**To do:**
In the entries that follow, find the line containing "e équipe à votre écoute" and the line containing "dicati nel programma.", then copy exactly everything from the first through the second except the pictures.
---------------
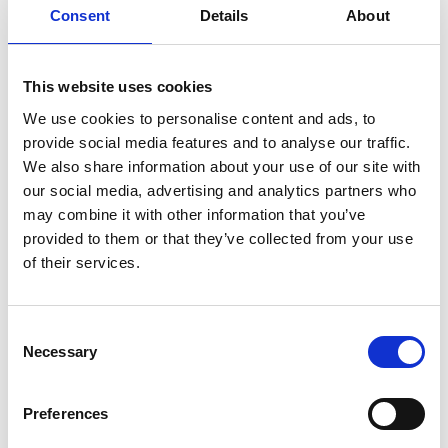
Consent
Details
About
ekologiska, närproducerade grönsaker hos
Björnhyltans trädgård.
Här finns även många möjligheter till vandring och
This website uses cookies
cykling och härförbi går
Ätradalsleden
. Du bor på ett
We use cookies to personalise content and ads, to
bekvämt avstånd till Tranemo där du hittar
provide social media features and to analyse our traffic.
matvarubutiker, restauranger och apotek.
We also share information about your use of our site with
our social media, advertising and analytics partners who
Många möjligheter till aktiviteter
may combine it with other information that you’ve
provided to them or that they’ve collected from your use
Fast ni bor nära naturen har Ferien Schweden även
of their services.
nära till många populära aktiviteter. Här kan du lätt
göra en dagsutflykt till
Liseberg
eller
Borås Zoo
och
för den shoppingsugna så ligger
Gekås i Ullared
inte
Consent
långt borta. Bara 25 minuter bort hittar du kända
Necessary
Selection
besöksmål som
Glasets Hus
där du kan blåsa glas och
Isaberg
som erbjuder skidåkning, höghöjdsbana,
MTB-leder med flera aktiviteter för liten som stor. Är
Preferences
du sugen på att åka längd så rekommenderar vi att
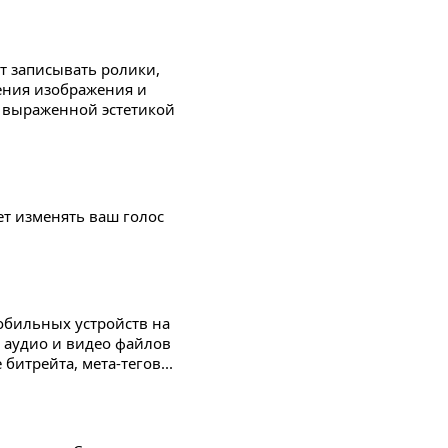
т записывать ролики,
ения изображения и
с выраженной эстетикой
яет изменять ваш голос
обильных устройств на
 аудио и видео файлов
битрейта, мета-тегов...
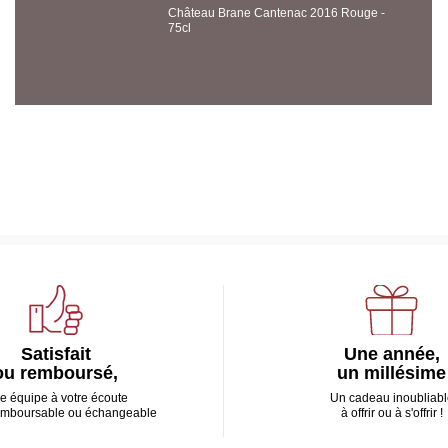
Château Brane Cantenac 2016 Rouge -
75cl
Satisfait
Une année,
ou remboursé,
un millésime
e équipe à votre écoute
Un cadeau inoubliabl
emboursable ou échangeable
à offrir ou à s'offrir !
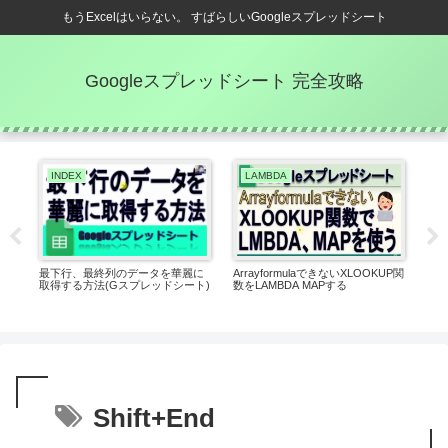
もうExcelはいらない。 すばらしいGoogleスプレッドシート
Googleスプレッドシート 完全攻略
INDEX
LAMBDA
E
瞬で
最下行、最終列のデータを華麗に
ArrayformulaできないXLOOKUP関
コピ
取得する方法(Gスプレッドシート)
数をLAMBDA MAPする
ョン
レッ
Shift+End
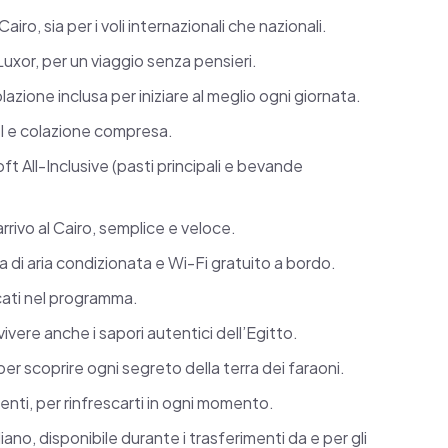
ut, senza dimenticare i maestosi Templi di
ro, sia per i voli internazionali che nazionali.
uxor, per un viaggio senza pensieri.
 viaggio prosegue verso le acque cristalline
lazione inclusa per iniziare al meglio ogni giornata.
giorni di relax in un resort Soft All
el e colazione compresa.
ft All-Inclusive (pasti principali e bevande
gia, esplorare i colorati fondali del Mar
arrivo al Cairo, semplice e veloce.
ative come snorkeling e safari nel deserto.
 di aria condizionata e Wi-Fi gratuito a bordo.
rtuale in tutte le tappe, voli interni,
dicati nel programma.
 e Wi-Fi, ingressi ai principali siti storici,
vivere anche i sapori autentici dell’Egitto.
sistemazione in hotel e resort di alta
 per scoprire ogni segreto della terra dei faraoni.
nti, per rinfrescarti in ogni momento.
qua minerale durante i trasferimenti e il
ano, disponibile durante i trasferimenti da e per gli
---------------
**Reply to the exercise:**
e équipe à votre écoute
Un cadeau inoubliabl
emboursable ou échangeable
à offrir ou à s'offrir !
もうExcelはいらない。 すばらしいGoogleスプレッドシート
Googleスプレッドシート 完全攻略
INDEX
LAMBDA
E
瞬で
最下行、最終列のデータを華麗に
ArrayformulaできないXLOOKUP関
コピ
取得する方法(Gスプレッドシート)
数をLAMBDA MAPする
ョン
レッ
Shift+End
ut, senza dimenticare i maestosi Templi di
ro, sia per i voli internazionali che nazionali.
uxor, per un viaggio senza pensieri.
 viaggio prosegue verso le acque cristalline
lazione inclusa per iniziare al meglio ogni giornata.
giorni di relax in un resort Soft All
el e colazione compresa.
ft All-Inclusive (pasti principali e bevande
gia, esplorare i colorati fondali del Mar
arrivo al Cairo, semplice e veloce.
ative come snorkeling e safari nel deserto.
 di aria condizionata e Wi-Fi gratuito a bordo.
rtuale in tutte le tappe, voli interni,
dicati nel programma.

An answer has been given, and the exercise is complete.